### Work required
Please set down the data word for word; images do not go in the copy.

Task inputs START

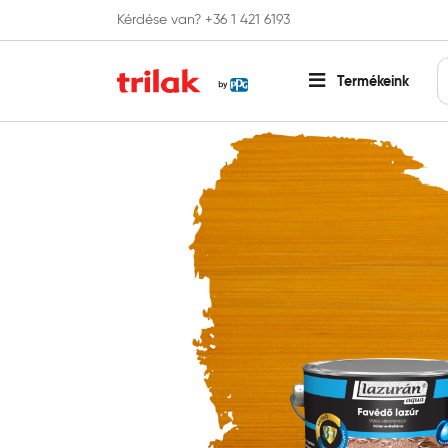
Kérdése van? +36 1 421 6193
Fontos tájékoztatás!
Webshopunk hamaros
Termékeink
Főoldal
Lazúr festék és faolaj
Kültéri lazúr
Lazur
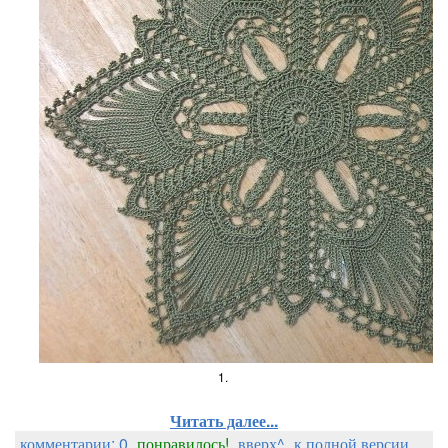
1.
Читать далее...
комментарии: 0
понравилось!
вверх^
к полной версии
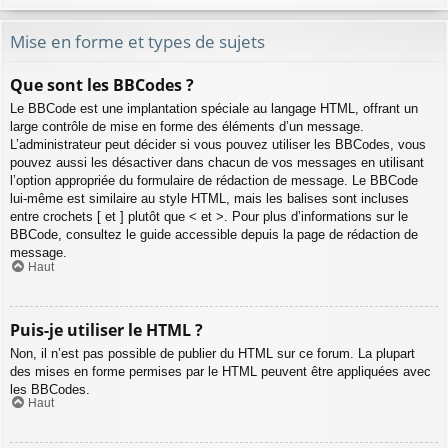
Mise en forme et types de sujets
Que sont les BBCodes ?
Le BBCode est une implantation spéciale au langage HTML, offrant un
large contrôle de mise en forme des éléments d’un message.
L’administrateur peut décider si vous pouvez utiliser les BBCodes, vous
pouvez aussi les désactiver dans chacun de vos messages en utilisant
l’option appropriée du formulaire de rédaction de message. Le BBCode
lui-même est similaire au style HTML, mais les balises sont incluses
entre crochets [ et ] plutôt que < et >. Pour plus d’informations sur le
BBCode, consultez le guide accessible depuis la page de rédaction de
message.
Haut
Puis-je utiliser le HTML ?
Non, il n’est pas possible de publier du HTML sur ce forum. La plupart
des mises en forme permises par le HTML peuvent être appliquées avec
les BBCodes.
Haut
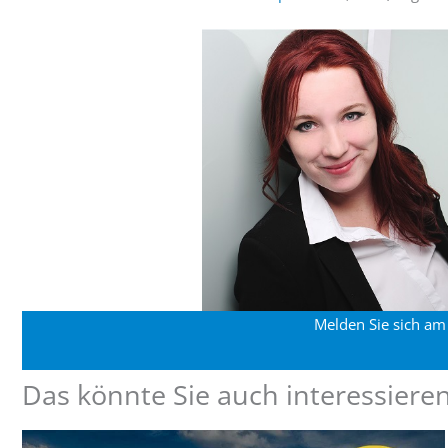
Melden Sie sich am 
Das könnte Sie auch interessieren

Task inputs END

### Solution to the problem
Kérdése van? +36 1 421 6193
Fontos tájékoztatás!
Webshopunk hamaros
Termékeink
Főoldal
Lazúr festék és faolaj
Kültéri lazúr
Lazur
1.
Читать далее...
комментарии: 0
понравилось!
вверх^
к полной версии
Mise en forme et types de sujets
Que sont les BBCodes ?
Le BBCode est une implantation spéciale au langage HTML, offrant un
large contrôle de mise en forme des éléments d’un message.
L’administrateur peut décider si vous pouvez utiliser les BBCodes, vous
pouvez aussi les désactiver dans chacun de vos messages en utilisant
l’option appropriée du formulaire de rédaction de message. Le BBCode
lui-même est similaire au style HTML, mais les balises sont incluses
entre crochets [ et ] plutôt que < et >. Pour plus d’informations sur le
BBCode, consultez le guide accessible depuis la page de rédaction de
message.
Haut
Puis-je utiliser le HTML ?
Non, il n’est pas possible de publier du HTML sur ce forum. La plupart
des mises en forme permises par le HTML peuvent être appliquées avec
les BBCodes.
Haut
Melden Sie sich am 
Das könnte Sie auch interessieren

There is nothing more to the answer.